Activity –
Retype exactly, and only, the lines from the one that contains "Our skilled" through the final line of the entries.
┌────────
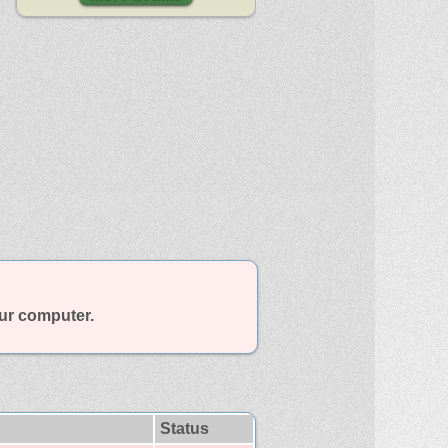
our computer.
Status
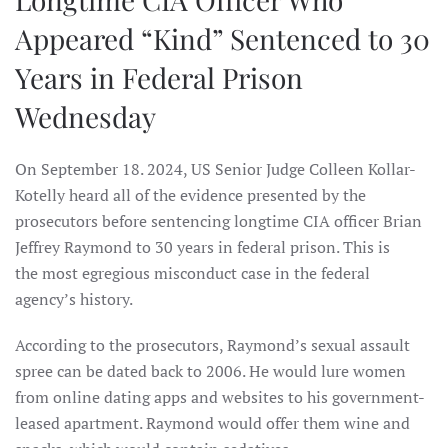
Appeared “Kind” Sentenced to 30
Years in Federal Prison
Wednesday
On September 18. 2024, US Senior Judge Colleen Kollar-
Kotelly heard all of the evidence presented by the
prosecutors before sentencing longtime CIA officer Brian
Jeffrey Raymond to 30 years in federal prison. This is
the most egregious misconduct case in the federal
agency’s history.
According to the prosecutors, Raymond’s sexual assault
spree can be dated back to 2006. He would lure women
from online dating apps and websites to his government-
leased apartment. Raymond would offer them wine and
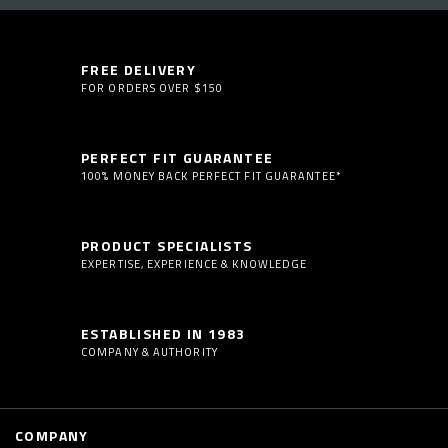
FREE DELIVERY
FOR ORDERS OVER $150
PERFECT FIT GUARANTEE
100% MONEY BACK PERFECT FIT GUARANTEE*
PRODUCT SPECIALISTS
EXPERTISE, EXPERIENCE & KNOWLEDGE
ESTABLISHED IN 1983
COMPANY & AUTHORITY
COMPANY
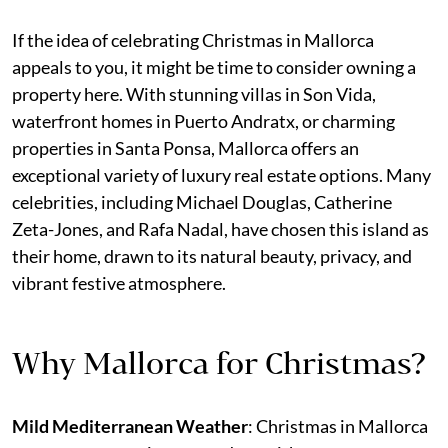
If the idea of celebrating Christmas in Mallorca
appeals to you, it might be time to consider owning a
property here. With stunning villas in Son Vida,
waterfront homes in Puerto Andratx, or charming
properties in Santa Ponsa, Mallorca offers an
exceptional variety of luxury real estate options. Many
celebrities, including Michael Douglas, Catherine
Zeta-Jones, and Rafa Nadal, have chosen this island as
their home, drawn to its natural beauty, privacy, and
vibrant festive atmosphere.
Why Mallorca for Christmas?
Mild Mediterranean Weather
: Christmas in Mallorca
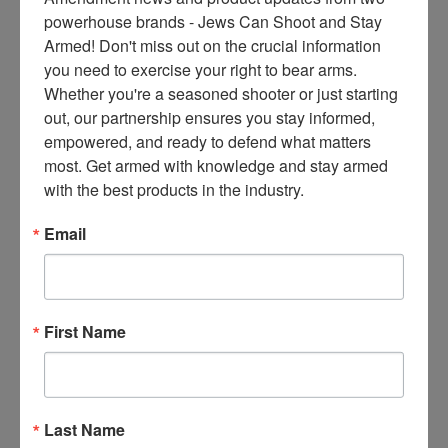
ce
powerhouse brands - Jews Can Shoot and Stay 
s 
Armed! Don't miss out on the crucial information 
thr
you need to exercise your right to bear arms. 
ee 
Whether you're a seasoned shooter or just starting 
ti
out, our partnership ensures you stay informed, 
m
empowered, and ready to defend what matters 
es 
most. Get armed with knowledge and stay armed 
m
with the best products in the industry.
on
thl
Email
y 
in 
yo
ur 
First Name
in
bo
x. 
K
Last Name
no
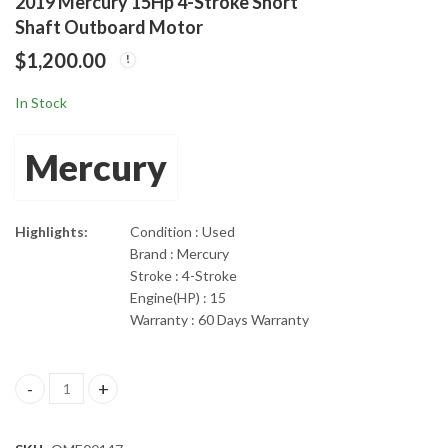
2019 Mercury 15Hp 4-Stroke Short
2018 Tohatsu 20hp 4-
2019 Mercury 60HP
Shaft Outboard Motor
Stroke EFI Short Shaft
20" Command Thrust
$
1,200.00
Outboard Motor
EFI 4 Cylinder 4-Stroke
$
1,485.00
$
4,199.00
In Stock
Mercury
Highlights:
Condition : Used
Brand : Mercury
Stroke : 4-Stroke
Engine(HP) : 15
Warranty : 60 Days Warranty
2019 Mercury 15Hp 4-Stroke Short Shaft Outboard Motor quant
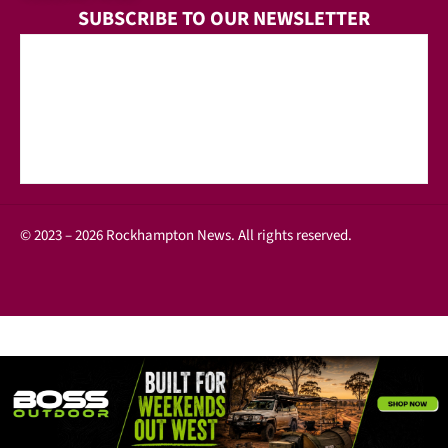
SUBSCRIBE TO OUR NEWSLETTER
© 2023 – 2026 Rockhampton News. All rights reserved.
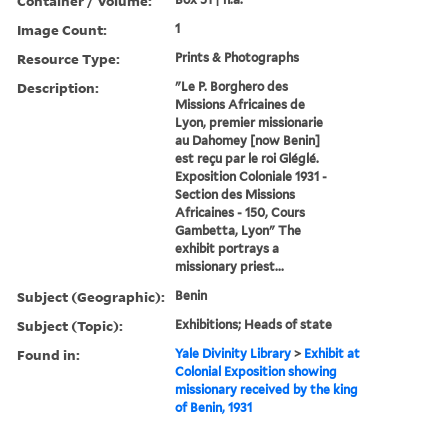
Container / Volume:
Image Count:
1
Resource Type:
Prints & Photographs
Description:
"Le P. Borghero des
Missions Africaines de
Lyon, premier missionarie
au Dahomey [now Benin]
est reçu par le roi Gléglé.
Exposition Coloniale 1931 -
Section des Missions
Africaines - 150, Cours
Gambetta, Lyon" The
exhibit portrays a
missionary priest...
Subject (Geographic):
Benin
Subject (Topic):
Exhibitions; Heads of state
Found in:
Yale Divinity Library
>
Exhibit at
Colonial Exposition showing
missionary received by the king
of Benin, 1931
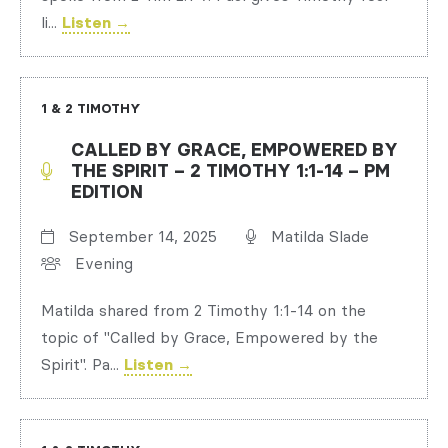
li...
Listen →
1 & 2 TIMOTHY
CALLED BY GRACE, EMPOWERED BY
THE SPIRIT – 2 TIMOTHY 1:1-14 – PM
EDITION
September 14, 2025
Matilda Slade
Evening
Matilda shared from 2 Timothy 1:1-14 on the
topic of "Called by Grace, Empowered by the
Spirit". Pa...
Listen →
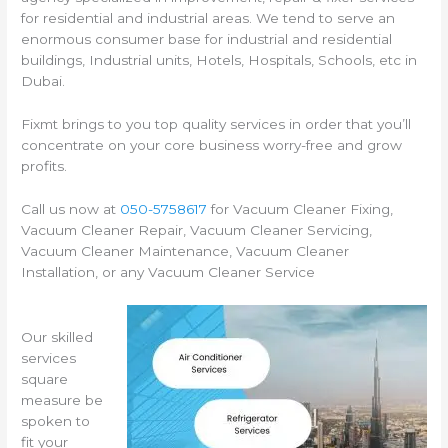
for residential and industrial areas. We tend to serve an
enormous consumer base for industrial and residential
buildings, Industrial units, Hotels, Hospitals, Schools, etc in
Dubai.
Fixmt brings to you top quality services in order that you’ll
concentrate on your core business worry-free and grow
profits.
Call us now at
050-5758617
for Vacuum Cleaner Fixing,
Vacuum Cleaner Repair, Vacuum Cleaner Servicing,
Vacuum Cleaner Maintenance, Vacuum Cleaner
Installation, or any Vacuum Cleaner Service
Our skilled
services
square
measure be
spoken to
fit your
└────────
Reply to the exercise –
Our skilled
services
square
measure be
spoken to
fit your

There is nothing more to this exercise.